Case Reports in Hepatology (Jan 2024)
Early Onset of Wilson’s Disease and Possible Role of Disease-Modifying Genes: A Case Report and Literature Review
Abstract
Wilson’s disease (WD) is a rare autosomal recessive disorder caused by mutations in the ATP7B gene, resulting in copper accumulation. Symptoms rarely appear before the age of 5, almost never before 3. The phenotypic variability of WD suggests the presence of modifying factors, making early diagnosis challenging. We present a case of symptomatic WD in a toddler, emphasizing the importance of considering WD in differential diagnoses and exploring genetic modifiers influencing disease onset. Clinical and laboratory assessments, including liver biopsy, were performed on a 4.2-year-old boy presenting with hypertransaminasemia and mild hepatomegaly. Histological evaluation revealed chronic hepatitis with fibrosis and severe steatosis, indicating long-standing active disease.
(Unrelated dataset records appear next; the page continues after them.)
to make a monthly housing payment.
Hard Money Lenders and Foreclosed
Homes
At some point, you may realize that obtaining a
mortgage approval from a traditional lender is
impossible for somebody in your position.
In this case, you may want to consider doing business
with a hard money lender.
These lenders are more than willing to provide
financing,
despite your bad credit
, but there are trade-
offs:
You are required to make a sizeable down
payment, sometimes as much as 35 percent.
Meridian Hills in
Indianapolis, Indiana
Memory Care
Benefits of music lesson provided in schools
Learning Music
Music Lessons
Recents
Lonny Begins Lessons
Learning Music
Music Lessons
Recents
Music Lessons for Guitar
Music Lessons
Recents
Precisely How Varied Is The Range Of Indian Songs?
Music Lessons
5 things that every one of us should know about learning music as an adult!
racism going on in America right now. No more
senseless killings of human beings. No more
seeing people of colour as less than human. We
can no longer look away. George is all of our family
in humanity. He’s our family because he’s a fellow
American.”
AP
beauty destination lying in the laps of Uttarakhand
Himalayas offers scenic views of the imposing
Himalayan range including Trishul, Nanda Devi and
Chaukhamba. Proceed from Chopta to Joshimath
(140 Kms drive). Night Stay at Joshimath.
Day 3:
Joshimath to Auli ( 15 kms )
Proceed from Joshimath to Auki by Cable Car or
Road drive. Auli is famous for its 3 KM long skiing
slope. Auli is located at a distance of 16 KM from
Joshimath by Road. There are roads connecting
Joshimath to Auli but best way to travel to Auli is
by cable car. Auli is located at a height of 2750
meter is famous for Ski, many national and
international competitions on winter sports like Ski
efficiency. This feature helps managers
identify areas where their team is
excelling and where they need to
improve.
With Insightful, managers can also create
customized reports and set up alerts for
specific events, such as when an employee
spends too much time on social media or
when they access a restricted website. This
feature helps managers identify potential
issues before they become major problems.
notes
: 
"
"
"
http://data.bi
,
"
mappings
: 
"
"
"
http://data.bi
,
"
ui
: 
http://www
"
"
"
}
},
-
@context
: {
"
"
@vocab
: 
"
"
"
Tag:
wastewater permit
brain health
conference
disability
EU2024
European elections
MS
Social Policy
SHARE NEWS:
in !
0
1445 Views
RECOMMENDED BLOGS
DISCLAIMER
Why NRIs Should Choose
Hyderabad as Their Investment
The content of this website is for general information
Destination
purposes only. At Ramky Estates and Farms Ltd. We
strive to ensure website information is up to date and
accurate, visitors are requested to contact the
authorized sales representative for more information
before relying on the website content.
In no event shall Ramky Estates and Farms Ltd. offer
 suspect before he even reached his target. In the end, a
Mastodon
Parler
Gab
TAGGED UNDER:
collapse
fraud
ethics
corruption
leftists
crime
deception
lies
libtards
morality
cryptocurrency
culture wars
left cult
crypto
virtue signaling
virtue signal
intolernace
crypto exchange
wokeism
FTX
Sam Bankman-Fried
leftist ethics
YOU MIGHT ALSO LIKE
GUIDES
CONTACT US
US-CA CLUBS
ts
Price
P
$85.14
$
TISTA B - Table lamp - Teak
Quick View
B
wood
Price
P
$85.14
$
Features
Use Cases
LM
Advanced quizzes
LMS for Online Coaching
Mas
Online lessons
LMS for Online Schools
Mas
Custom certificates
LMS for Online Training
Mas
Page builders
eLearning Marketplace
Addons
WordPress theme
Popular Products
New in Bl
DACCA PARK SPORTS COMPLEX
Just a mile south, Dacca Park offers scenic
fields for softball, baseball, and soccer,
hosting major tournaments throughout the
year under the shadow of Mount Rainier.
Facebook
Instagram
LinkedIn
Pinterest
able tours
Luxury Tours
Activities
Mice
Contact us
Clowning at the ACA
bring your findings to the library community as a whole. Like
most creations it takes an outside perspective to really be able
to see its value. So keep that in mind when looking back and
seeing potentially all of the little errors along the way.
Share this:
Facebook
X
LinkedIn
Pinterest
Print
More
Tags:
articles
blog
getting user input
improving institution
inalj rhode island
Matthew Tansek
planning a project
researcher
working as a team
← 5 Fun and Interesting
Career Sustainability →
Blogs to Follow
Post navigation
Genetic analysis identified a missense variant and a 15-nucleotide deletion in the 5′ UTR promoter region of the ATP7B gene, confirming the WD diagnosis. Additionally, homozygosity for the HFE H63D variant was detected, with transferrin saturations at the upper limit of normal. The patient’s clinical management included a trial of D-penicillamine, discontinued due to side effects, followed by successful zinc acetate therapy. This case underscores the consideration of WD in the differential diagnosis of toddlers. The Ferenci-Leipzig score remains a valid diagnostic tool for WD even in the presence of a single ATP7B variant, although extended genetic analysis should still be considered. Normal ceruloplasmin levels do not rule out WD. Environmental, epigenetic, and genetic factors appear to influence the WD phenotype; HFE variants may act as modifiers given the link between iron and copper homeostasis, possibly explaining the early symptomatic onset in our patient.